**WHAT YOU HAVE TO DO**
Among the entries below, find every line that has "design" and pull it out.

[Saved data entries]
::::::::

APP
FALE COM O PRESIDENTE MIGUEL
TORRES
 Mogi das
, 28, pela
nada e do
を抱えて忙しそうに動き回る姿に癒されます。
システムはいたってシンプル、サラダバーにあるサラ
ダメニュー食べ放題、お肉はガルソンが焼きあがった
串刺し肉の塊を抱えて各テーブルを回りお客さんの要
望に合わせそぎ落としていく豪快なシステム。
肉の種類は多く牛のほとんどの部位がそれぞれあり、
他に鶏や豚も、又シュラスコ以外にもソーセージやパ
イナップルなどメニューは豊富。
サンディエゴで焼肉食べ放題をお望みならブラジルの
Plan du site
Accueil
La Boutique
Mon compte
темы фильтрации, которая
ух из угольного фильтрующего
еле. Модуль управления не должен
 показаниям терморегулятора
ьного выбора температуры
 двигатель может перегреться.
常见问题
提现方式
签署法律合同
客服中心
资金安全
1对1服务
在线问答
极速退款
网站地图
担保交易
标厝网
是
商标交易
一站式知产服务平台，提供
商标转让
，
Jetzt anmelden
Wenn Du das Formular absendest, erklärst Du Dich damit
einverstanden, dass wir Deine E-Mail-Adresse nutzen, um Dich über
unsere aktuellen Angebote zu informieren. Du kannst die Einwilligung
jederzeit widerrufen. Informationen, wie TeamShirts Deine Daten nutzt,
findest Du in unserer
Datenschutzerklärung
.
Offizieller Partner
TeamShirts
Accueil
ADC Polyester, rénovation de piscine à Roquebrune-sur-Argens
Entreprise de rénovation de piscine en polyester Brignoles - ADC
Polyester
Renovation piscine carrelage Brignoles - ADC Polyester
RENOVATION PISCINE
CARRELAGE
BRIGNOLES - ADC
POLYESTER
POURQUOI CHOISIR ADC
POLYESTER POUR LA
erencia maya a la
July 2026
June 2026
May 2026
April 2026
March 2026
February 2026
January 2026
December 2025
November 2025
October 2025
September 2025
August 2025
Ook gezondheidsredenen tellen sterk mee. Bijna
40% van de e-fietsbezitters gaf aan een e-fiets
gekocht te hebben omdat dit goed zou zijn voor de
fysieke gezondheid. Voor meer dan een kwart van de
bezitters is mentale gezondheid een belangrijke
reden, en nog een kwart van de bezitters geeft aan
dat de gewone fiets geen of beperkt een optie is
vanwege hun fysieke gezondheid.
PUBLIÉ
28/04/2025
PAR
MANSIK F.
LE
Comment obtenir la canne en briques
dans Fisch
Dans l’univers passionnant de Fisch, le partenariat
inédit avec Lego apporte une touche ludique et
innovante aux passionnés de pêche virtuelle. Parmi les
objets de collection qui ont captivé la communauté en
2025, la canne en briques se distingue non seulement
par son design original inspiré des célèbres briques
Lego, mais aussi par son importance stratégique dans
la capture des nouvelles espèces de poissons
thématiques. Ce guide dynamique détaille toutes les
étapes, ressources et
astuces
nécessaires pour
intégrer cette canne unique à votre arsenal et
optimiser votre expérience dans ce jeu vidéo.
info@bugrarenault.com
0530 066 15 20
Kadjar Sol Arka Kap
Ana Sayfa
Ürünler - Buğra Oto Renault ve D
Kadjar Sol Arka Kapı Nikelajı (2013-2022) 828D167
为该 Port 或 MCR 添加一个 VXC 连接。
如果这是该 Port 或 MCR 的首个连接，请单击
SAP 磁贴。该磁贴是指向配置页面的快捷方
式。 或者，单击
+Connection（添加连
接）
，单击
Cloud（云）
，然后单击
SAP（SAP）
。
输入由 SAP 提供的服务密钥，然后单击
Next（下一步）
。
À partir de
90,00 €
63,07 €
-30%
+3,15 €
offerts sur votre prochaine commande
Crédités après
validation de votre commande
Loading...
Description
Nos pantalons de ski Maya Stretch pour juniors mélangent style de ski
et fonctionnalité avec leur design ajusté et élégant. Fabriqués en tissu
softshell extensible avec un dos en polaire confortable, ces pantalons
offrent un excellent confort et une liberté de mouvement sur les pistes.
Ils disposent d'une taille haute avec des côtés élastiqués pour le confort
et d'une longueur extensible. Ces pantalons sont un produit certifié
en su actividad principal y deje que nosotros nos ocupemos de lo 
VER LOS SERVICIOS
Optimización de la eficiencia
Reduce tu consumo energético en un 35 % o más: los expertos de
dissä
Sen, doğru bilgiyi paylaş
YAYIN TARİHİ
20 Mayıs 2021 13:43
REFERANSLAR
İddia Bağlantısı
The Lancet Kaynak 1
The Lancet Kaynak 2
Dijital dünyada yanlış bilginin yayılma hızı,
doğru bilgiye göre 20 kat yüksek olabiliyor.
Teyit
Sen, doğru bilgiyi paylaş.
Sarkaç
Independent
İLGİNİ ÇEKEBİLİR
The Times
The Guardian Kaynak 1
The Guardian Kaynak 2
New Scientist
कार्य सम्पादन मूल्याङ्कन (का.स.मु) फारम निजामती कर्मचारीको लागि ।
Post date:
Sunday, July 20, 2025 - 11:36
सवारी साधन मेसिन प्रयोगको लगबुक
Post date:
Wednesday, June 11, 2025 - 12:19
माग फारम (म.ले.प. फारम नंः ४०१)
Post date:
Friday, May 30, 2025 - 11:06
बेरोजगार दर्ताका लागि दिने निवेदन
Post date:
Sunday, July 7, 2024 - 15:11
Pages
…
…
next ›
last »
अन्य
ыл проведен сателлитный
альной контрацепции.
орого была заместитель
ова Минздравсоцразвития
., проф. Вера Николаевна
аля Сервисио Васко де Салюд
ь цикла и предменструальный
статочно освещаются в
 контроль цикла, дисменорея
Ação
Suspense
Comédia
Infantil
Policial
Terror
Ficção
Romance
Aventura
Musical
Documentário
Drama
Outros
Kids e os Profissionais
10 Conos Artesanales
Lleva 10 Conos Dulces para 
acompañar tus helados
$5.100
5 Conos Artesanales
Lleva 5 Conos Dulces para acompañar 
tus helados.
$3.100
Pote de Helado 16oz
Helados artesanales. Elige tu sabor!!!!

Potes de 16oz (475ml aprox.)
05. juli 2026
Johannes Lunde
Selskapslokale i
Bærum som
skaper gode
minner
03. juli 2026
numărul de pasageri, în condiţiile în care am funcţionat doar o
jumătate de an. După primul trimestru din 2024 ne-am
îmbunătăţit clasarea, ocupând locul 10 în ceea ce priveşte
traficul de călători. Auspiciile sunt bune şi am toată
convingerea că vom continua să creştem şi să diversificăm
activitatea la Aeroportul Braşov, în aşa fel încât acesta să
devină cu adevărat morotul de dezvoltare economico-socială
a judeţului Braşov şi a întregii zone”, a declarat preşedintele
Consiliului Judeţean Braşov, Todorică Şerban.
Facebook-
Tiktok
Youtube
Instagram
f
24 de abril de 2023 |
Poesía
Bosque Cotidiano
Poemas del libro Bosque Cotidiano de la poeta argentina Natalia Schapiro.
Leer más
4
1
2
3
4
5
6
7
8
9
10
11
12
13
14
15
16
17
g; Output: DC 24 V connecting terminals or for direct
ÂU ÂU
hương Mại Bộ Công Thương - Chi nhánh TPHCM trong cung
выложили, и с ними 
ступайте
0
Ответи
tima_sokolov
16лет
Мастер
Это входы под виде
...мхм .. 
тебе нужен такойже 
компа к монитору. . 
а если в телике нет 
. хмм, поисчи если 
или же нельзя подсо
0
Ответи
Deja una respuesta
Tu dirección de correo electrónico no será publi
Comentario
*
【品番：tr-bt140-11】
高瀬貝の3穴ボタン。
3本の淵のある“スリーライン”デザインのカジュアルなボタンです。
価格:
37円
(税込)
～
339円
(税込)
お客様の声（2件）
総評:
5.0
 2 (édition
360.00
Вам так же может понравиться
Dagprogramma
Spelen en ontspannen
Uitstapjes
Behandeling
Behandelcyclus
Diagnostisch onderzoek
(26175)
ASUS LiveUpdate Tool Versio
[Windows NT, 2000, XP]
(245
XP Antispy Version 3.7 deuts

::::::::

**OUTPUT FOR THIS EXERCISE**
par son design original inspiré des célèbres briques
et fonctionnalité avec leur design ajusté et élégant. Fabriqués en tissu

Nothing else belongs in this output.